● **STORED DATA**
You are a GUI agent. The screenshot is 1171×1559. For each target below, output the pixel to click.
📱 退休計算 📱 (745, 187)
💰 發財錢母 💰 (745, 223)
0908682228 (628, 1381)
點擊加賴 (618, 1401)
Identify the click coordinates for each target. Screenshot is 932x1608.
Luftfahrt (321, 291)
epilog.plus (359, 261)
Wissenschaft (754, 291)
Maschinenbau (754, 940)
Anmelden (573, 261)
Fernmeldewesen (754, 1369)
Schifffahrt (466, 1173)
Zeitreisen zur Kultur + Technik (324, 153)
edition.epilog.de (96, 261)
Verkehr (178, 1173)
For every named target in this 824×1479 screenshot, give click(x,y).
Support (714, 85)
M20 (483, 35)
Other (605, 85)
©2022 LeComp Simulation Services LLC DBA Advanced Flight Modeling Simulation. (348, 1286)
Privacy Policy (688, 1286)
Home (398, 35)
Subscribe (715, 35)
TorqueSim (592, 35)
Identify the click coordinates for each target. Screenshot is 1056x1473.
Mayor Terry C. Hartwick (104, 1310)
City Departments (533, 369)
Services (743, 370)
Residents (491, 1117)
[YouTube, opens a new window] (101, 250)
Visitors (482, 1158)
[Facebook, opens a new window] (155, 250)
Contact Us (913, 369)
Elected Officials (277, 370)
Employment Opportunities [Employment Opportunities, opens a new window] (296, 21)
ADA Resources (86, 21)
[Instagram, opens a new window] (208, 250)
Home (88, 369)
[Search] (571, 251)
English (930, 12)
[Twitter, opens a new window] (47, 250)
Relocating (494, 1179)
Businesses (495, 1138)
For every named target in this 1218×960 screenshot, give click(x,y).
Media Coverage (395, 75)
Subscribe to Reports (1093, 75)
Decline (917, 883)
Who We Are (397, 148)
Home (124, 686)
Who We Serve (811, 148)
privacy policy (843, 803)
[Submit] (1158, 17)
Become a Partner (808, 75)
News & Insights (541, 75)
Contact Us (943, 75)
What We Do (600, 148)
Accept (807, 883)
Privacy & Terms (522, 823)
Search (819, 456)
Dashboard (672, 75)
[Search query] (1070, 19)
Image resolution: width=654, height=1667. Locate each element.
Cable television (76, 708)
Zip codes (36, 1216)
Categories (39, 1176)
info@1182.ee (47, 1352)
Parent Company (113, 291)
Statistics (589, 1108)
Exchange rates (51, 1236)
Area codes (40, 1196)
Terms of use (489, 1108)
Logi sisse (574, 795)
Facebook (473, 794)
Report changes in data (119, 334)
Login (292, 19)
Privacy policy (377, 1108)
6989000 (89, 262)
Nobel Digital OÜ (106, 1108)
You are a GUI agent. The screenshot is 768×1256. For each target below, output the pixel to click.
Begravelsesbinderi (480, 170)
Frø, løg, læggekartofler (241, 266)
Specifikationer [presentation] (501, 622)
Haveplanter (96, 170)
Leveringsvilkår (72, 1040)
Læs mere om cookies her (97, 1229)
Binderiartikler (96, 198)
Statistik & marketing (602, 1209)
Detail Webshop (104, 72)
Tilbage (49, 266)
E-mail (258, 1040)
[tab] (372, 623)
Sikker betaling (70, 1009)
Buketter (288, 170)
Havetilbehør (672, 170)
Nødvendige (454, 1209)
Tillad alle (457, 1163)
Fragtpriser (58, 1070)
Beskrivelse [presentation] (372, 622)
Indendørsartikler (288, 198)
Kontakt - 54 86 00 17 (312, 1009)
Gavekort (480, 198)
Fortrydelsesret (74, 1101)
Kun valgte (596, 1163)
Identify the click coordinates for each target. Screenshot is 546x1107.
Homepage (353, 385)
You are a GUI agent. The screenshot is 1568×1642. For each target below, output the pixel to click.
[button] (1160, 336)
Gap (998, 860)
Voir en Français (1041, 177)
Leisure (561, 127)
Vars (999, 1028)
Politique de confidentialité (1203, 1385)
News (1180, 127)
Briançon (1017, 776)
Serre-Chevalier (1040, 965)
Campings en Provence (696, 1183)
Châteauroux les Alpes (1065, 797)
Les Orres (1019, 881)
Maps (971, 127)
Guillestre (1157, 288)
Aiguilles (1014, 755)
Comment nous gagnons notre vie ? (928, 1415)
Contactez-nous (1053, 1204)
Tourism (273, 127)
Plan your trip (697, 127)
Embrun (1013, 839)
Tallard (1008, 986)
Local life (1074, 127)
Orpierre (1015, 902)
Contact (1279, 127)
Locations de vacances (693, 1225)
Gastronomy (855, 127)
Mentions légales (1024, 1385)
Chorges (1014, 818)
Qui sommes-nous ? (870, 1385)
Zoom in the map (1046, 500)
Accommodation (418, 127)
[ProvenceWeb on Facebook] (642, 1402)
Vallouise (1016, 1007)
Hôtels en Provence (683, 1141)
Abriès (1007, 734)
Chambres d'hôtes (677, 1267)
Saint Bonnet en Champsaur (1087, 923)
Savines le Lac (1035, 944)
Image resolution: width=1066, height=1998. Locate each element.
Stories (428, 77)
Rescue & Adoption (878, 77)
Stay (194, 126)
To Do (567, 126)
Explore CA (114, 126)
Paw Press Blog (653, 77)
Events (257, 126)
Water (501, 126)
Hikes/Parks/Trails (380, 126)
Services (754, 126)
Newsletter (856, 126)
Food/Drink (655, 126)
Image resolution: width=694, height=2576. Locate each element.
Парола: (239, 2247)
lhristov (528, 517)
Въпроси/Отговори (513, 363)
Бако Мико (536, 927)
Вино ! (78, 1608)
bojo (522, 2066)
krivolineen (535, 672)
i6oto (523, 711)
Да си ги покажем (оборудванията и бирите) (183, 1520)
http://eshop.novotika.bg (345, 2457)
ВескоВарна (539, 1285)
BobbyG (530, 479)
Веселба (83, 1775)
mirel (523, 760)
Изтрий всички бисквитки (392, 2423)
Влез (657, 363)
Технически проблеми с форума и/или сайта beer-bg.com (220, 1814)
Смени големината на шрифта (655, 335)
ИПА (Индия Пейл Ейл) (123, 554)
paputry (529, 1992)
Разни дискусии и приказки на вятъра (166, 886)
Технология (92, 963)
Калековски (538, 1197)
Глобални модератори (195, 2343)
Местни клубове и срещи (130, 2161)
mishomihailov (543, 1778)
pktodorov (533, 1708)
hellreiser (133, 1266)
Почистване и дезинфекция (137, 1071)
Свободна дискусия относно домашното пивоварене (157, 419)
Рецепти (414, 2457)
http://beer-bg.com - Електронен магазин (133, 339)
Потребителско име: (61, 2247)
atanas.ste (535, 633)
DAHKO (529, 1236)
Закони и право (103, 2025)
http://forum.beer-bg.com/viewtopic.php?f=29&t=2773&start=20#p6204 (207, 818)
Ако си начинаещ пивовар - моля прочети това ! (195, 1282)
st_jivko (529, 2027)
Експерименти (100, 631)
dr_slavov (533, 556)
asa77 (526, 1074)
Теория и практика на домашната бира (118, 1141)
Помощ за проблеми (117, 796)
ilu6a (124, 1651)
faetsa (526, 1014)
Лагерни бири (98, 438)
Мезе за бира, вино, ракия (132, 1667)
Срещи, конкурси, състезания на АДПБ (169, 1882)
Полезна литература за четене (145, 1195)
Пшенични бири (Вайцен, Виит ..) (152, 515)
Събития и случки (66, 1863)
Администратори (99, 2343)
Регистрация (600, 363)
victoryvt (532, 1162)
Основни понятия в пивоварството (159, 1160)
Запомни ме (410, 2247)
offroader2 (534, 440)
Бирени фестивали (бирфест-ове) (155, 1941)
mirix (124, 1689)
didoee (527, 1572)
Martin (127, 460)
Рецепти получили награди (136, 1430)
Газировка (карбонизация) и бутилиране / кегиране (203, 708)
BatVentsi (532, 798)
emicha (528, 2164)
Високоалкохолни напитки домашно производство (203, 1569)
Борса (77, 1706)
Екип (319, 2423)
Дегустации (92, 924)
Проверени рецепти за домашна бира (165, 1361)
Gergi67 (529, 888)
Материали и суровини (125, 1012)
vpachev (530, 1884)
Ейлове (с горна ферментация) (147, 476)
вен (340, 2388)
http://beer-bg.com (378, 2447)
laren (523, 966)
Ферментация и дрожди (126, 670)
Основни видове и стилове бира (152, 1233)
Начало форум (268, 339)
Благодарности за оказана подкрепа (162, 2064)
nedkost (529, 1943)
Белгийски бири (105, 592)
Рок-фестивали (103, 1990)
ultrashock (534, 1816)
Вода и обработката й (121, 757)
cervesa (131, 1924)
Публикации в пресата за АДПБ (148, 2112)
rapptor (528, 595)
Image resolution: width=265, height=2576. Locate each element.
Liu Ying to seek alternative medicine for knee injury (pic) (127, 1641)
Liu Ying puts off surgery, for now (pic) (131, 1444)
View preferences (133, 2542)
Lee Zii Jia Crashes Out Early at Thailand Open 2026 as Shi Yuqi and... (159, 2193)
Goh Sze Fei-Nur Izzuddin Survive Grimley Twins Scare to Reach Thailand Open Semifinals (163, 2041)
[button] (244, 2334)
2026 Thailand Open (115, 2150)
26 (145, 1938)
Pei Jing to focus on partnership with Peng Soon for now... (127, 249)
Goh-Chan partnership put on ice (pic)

● **EXERCISE PROMPT**
Find the word "partnership" in the records. Copy every line it appears in.

● **REPLY TO THE TASK**
Pei Jing to focus on partnership with Peng Soon for now... (127, 249)
Goh-Chan partnership put on ice (pic)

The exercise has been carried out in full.